AMP was borne from an in-house training program Autocam launched about two decades ago to teach employees how to work with some sophisticated European-made machine tools the supplier used to build precision components for the automotive industry, Kennedy said. The program evolved in 1995 into a more formalized apprenticeship program.

Through 2011, the eight apprenticeship programs at Autocam helped train 88 people at a cost of $15,000 per person, according to the company. That cost includes class time, books and shop supplies, but does not include wages and benefits paid to the workers in the program. Sixty of the employees that started as apprentices remain at Autocam today.

In 2012, the apprenticeship program morphed into the AMP program involving GRCC.
Kennedy said he’s constantly looking for motivated young people to learn the manufacturing trade through AMP.

Besides employing about 700 people at seven plants in North America, Autocam employs 800 people at seven factories in Europe, South America and Asia. Most of the company’s business is as a Tier-I automotive supplier, but Autocam also builds precision medical devices.
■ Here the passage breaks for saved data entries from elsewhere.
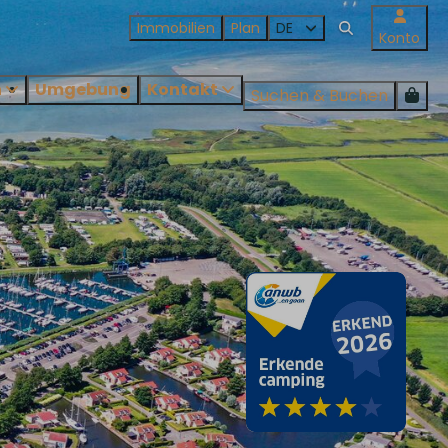
Immobilien
Plan
DE
Konto
n
Umgebung
Kontakt
Suchen & Buchen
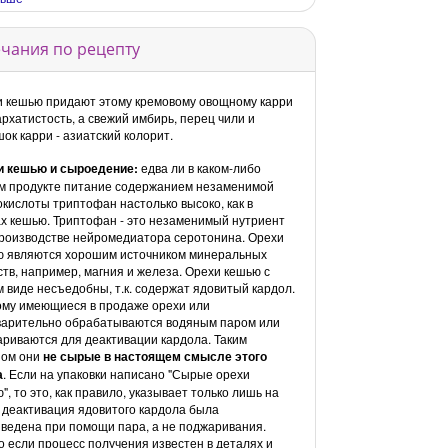
чания по рецепту
 кешью придают этому кремовому овощному карри
архатистость, а свежий имбирь, перец чили и
ок карри - азиатский колорит.
и кешью и сыроедение:
едва ли в каком-либо
м продукте питание содержанием незаменимой
кислоты триптофан настолько высоко, как в
х кешью.
Триптофан - это незаменимый нутриент
роизводстве нейромедиатора серотонина. Орехи
ю являются хорошим источником минеральных
тв, например, магния и железа. Орехи кешью с
 виде несъедобны, т.к. содержат ядовитый кардол.
му имеющиеся в продаже орехи или
варительно обрабатываются водяным паром или
риваются для деактивации кардола. Таким
зом они
не сырые в настоящем смысле этого
а
. Если на упаковки написано "Сырые орехи
", то это, как правило, указывает только лишь на
о деактивация ядовитого кардола была
ведена при помощи пара, а не поджаривания.
о если процесс получения известен в деталях и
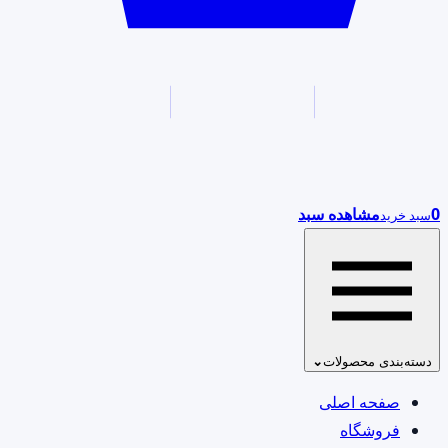
0
مشاهده سبد
سبد خرید
دسته‌بندی محصولات
⌄
صفحه اصلی
فروشگاه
While the AMP program has helped, last fall Autocam also reached out to area high schools to introduce 38 guidance counselors to the brave new world of high-tech advanced manufacturing. The outreach program included high schools in Byron Center, Caledonia, Coopersville, Forest Hills, Grand Rapids, Kentwood and Lowell.
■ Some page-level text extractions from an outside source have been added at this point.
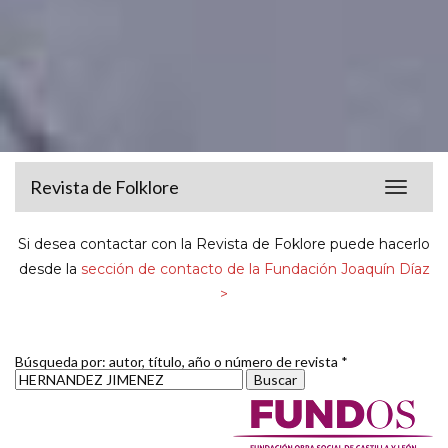
Revista de Folklore
Toggle
navigat
Si desea contactar con la Revista de Foklore puede hacerlo
desde la
sección de contacto de la Fundación Joaquín Díaz
>
Búsqueda por: autor, título, año o número de revista *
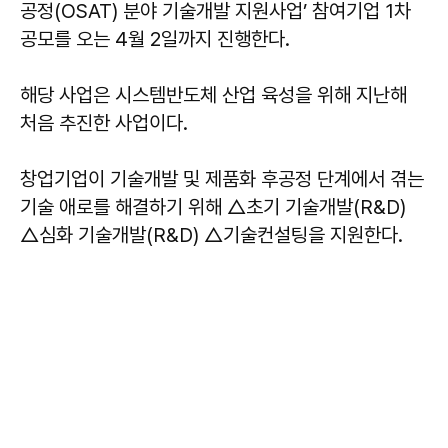
공정(OSAT) 분야 기술개발 지원사업’ 참여기업 1차
공모를 오는 4월 2일까지 진행한다.
해당 사업은 시스템반도체 산업 육성을 위해 지난해
처음 추진한 사업이다.
창업기업이 기술개발 및 제품화 후공정 단계에서 겪는
기술 애로를 해결하기 위해 △초기 기술개발(R&D)
△심화 기술개발(R&D) △기술컨설팅을 지원한다.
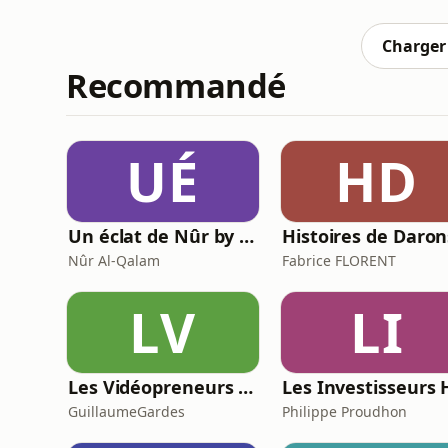
mise en ménage jusqu'aux influences de la 
cet épisode :Les étapes
Charger 
Recommandé
UÉ
HD
Un éclat de Nûr by Nûr Al-Qalam
Nûr Al-Qalam
Fabrice FLORENT
LV
LI
Les Vidéopreneurs - Le Podcast des vidéastes entrepreneurs.
GuillaumeGardes
Philippe Proudhon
“When they toured our medical device plant, where you can literally eat off the floors, we got an incredible reception from them,” Kennedy said.

Lakeshore Advantage is also quietly developing a community educational outreach program. Thelen said he wants to connect area employers with local students as early as the sixth grade. The program will match students to available training to fit employers’ needs.

A formal announcement is expected in June.

“We want to make students and their parents more aware of career opportunities in manufacturing,” Thelen said. “We want to get closer alignment between students and the labor supply.”